The text detection threshold of this model is different than the default one. See https://github.com/robertknight/ocrs/discussions/160#discussioncomment-12939717. If using Ocrs, changing the threshold currently requires editing this value in the source: https://github.com/robertknight/ocrs/blob/0e85f3bace12b37b15b7b025c53c0d800caa23f0/ocrs/src/detection.rs#L33.
As for the training dataset and process, this is covered in the README: https://github.com/robertknight/ocrs-models?tab=readme-ov-file#datasets.
The metrics for the training run that produced this model are https://wandb.ai/robertknight/text-detection/runs/ssfbcj81?nw=nwuserrobertknight. Most of the metrics are pixel level so unfortunately not directly interpretable as "how well does text box extraction work". For future runs it would be better gather metrics that more directly reflect the final output after post-processing, or change the model architecture to more directly predict boxes instead of a segmentation mask.

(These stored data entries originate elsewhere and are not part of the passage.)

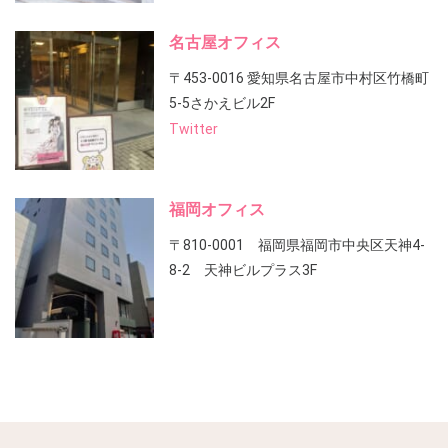
名古屋オフィス
〒453-0016 愛知県名古屋市中村区竹橋町
5-5さかえビル2F
Twitter
福岡オフィス
〒810-0001 福岡県福岡市中央区天神4-
8-2 天神ビルプラス3F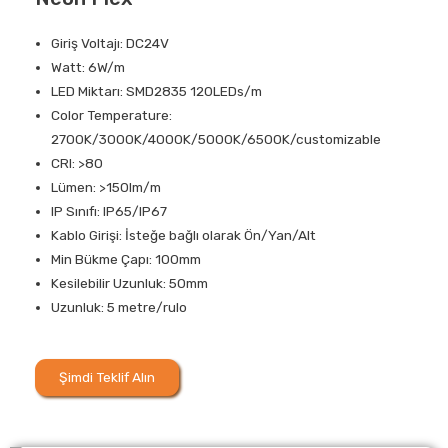
Giriş Voltajı: DC24V
Watt: 6W/m
LED Miktarı: SMD2835 120LEDs/m
Color Temperature:
2700K/3000K/4000K/5000K/6500K/customizable
CRI: >80
Lümen: >150lm/m
IP Sınıfı: IP65/IP67
Kablo Girişi: İsteğe bağlı olarak Ön/Yan/Alt
Min Bükme Çapı: 100mm
Kesilebilir Uzunluk: 50mm
Uzunluk: 5 metre/rulo
Şimdi Teklif Alın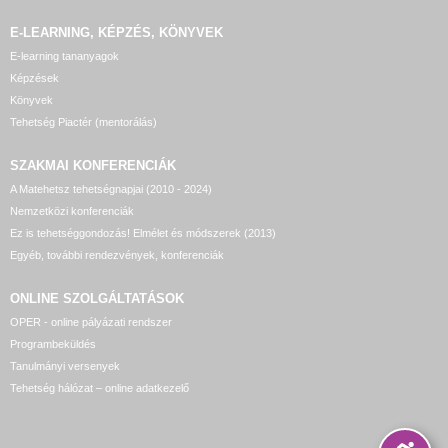
E-LEARNING, KÉPZÉS, KÖNYVEK
E-learning tananyagok
Képzések
Könyvek
Tehetség Piactér (mentorálás)
SZAKMAI KONFERENCIÁK
A Matehetsz tehetségnapjai (2010 - 2024)
Nemzetközi konferenciák
Ez is tehetséggondozás! Elmélet és módszerek (2013)
Egyéb, további rendezvények, konferenciák
ONLINE SZOLGÁLTATÁSOK
OPER - online pályázati rendszer
Programbeküldés
Tanulmányi versenyek
Tehetség hálózat – online adatkezelő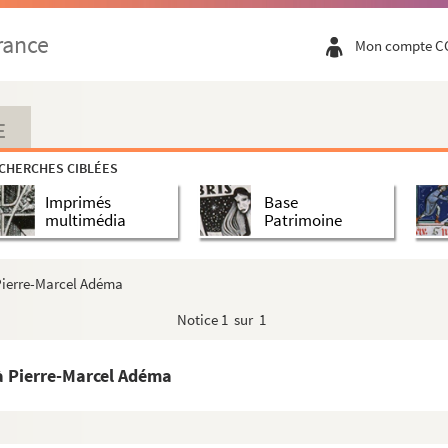
rance
Mon compte C
E
CHERCHES CIBLÉES
Imprimés
Base
multimédia
Patrimoine
 Pierre-Marcel Adéma
Notice
1 sur 1
à Pierre-Marcel Adéma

Hi @robertknight, I followed what you said above. My result looks like as follows after 100 epochs:
'recall': '0.401', 'split_frac': '0.040', 'merged_frac': '0.089', 'precision': '0.443'
dataset: HierText
Did I do anything wrong or miss anything necessary?
Any suggestions would be highly appreciated
Did you start training from scratch or did you try to fine-tune an existing checkpoint?

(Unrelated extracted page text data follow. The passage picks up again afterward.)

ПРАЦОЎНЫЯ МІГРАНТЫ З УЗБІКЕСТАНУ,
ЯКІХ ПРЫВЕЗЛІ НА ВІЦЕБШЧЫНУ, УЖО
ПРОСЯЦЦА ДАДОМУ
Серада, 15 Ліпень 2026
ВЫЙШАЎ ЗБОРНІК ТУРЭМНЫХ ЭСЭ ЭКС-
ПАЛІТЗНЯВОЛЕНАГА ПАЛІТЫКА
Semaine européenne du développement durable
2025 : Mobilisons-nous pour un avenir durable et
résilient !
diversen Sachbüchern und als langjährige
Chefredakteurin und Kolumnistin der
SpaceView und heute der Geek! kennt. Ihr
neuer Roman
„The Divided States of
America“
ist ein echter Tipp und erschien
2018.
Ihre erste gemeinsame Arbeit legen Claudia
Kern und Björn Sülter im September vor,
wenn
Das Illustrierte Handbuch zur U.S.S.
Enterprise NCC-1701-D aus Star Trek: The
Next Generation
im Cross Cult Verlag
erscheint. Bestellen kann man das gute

It is helpful to visualize the outputs at different stages to understand errors better. The model itself outputs a pixel-level text/not-text probability. This is then thresholded to get a binary text/not-text classification. Finally post-processing finds connected components in the image and gets the minimum-area oriented bounding rectangles of those. You can get a feel for what these look like using the --text-map, --text-mask and --png flags of the Ocrs CLI tool (see ocrs --help for info).
If you are training or fine-tuning your own model, visualizing training progress using the Weights and Biases integration is helpful. You can check these metrics against previous training runs at https://wandb.ai/robertknight/text-detection?nw=nwuserrobertknight.
Hi @robertknight, Thank you for your quick reply I will follow what you suggested.